Cette taxe peut toutefois être exonérée si la société respecte une obligation de transparence sur son actionnariat, selon deux modalités alternatives : soit en prenant l’engagement de communiquer ces informations à la demande de l’administration, soit en les déclarant spontanément chaque année.
En l’espèce, la société avait initialement opté pour la première modalité, en s’engageant à communiquer les informations requises à la demande de l’administration fiscale. Elle a ensuite transmis spontanément des déclarations annuelles relatives à son actionnariat, lesquelles se sont révélées inexactes.
L’administration fiscale a alors procédé à un redressement, après avoir constaté que la société détenait 100% des parts tandis que les déclarations annuelles mentionnaient des parts détenues par 8 personnes physiques différentes. La société assigne quant à elle l’administration fiscale devant un Tribunal judiciaire.

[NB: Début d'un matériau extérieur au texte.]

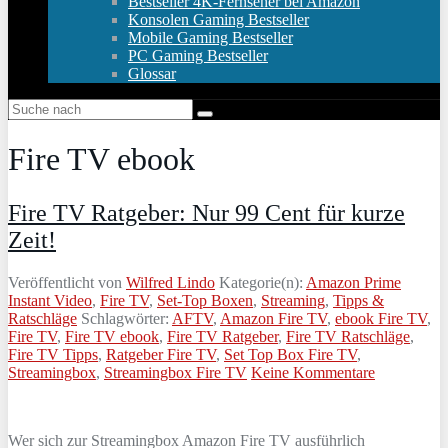
Bestseller 4K-Fernseher bei Amazon
Konsolen Gaming Bestseller
Mobile Gaming Bestseller
PC Gaming Bestseller
Glossar
Fire TV ebook
Fire TV Ratgeber: Nur 99 Cent für kurze
Zeit!
Veröffentlicht von
Wilfred Lindo
Kategorie(n):
Amazon Prime
Instant Video
,
Fire TV
,
Set-Top Boxen
,
Streaming
,
Tipps &
Ratschläge
Schlagwörter:
AFTV
,
Amazon Fire TV
,
ebook Fire TV
,
Fire TV
,
Fire TV ebook
,
Fire TV Ratgeber
,
Fire TV Ratschläge
,
Fire TV Tipps
,
Ratgeber Fire TV
,
Set Top Box Fire TV
,
Streamingbox
,
Streamingbox Fire TV
Keine Kommentare
Wer sich zur Streamingbox Amazon Fire TV ausführlich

La Cour d’appel juge la procédure d’imposition régulière et refuse l’exonération. Elle considère que, dès lors que la société a pris l’initiative de déclarer spontanément les informations requises, l’administration pouvait engager un redressement sans mettre en œuvre la procédure spécifique de demande préalable d’informations.

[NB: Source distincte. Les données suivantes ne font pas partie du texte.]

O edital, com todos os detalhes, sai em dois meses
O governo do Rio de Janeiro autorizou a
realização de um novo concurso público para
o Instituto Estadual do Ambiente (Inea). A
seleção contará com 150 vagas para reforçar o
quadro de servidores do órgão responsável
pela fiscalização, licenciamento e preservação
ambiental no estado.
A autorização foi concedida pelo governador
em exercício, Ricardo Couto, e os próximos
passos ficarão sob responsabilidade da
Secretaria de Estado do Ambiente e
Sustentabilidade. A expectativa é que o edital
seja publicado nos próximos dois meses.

La Cour de cassation rejette le pourvoi et valide le raisonnement de la Cour d’appel. Elle affirme que les deux modalités permettant de bénéficier de l’exonération (engagement de communication sur demande ou déclaration annuelle) sont exclusives l’une de l’autre. Dès lors que la société a spontanément transmis sa déclaration annuelle, l’administration pouvait procéder directement au redressement sans recourir à la procédure contradictoire préalable.